Mir war, als habe sich ein Fenster geöffnet. Es gibt so viele Ähnlichkeiten bei den Fragen und Bildern zwischen jenen Gedichten und der arabischen Lyrik seit den 90er Jahren. Können Sie sich eine Lyrikerin vorstellen, die in den 1990er Jahren im postkommunistischen Rumänien lebte, und mich, die ich während des Niedergangs so vieler Ideologien in Kairo lebte? Man denke beispielsweise an den arabischen Nationalismus, den Irakkrieg und die palästinensischen Konflikte. Wir haben praktisch dieselbe Grenze überschritten. Ich empfand uns als Persönlichkeiten, die dieselben prägenden Momente in ihren jeweils eigenen Kulturen erfahren haben.
Sie haben niemals Lyrik übersetzt. Nur Prosa. Gibt es dafür einen Grund?
Mersal: Ich traue mich nicht an die Übersetzung von Lyrik heran. Ich habe das wohl immer als große Verantwortung gesehen. Mittlerweile denke ich aber anders darüber. Vielleicht war ich da ein bisschen zu ängstlich.
Würden Sie lieber von jemandem übersetzt werden, der kein Lyriker ist?
Mersal: Das Übersetzen ist immer mit einem gewissen Unbehagen verbunden. Schließlich überträgt man einen Text aus einer Kultur in eine andere. Das gilt auch für die Übersetzung meiner Werke durch Khaled Mattawa, der mir sehr nahe steht. Es gab Momente, in denen ich dachte: Er ist ein wunderbarer Lyriker und Übersetzer. Werden deshalb zwei Stimmen in meinen Gedichten miteinander ringen – seine und meine?
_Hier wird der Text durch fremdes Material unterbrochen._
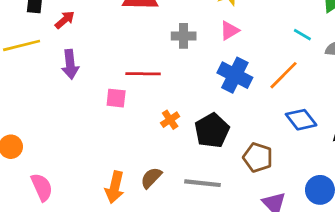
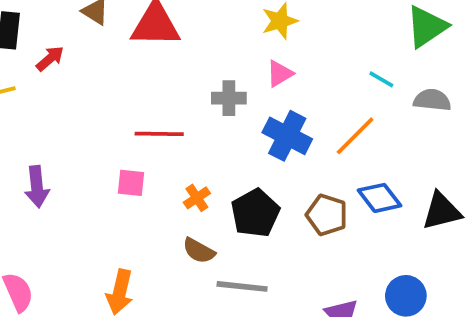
gray cross: (184, 36) -> (229, 98), moved
purple arrow: (70, 64) -> (37, 187), moved
pink square: (116, 98) -> (131, 183), moved
brown pentagon: (258, 157) -> (327, 215), moved
brown semicircle: (151, 178) -> (199, 251), moved, turned -105

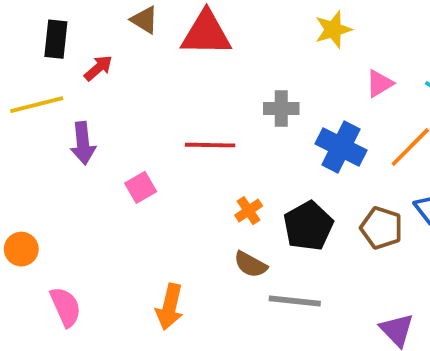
pink triangle: (280, 74) -> (380, 83), moved
pink square: (131, 183) -> (141, 187), moved, turned -36
purple arrow: (37, 187) -> (83, 143), moved

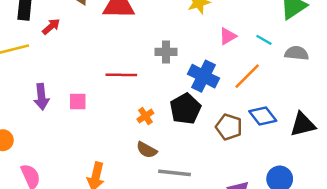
purple arrow: (83, 143) -> (41, 97), moved
pink square: (141, 187) -> (78, 102), turned 30
black pentagon: (308, 226) -> (185, 109), moved

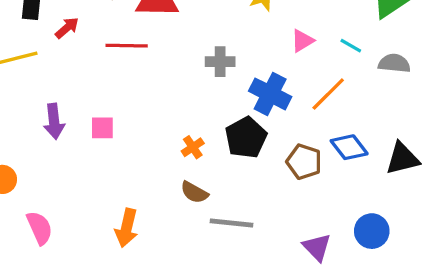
red line: (121, 75) -> (127, 46), moved

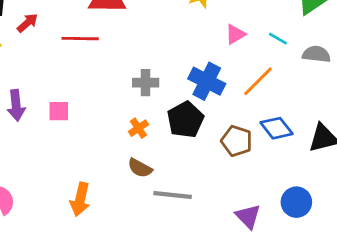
gray cross: (220, 62) -> (146, 83), moved

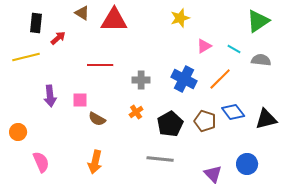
red line: (80, 39) -> (100, 65), moved
black pentagon: (185, 120) -> (170, 124), moved
brown semicircle: (140, 168) -> (97, 119), moved

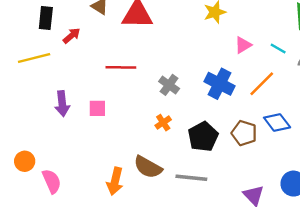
gray cross: (141, 80) -> (169, 85), turned 36
brown semicircle: (97, 119) -> (148, 167), moved, size x1.4
orange circle: (18, 132) -> (25, 161), moved

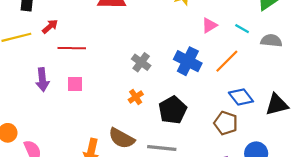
red arrow: (72, 36) -> (50, 26), moved
red line: (121, 67) -> (72, 48), moved
brown pentagon: (244, 133) -> (226, 123), moved

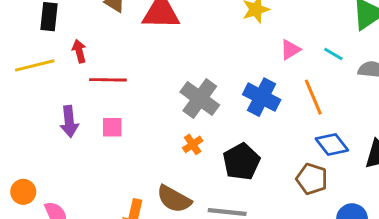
red arrow: (50, 26) -> (79, 51), turned -63
orange line: (227, 61) -> (313, 97), turned -68
gray cross: (141, 62) -> (200, 99), size x1.5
Bei einem Übersetzer, der kein Lyriker ist, hätte ich andere Bedenken.
Nach einiger Zeit muss man seine Gedichte aus der eigenen Obhut in andere Sprachen und Kulturen entlassen. Man stellt sich vor, dass die eigene Stimme durch die Atmosphäre in weit entfernte Ohren dringt. Wie sollten wir bestimmen können, wie unsere Stimme dorthin gelangt? Jene Sprache kann sich weicher oder langgezogener anhören als die eigene. Sie kann sehr eloquent sein, so als gehöre man einer Elite an. Ein Übersetzer, der mein Gedicht auswählt und darüber brütet, wie er es in seine eigene Sprache überträgt, hat das Recht, es umzuschreiben. So lange der Klang meiner Stimme die Reise an das neue Ziel übersteht.
Das Interview führte Marcia Lynx Qualey.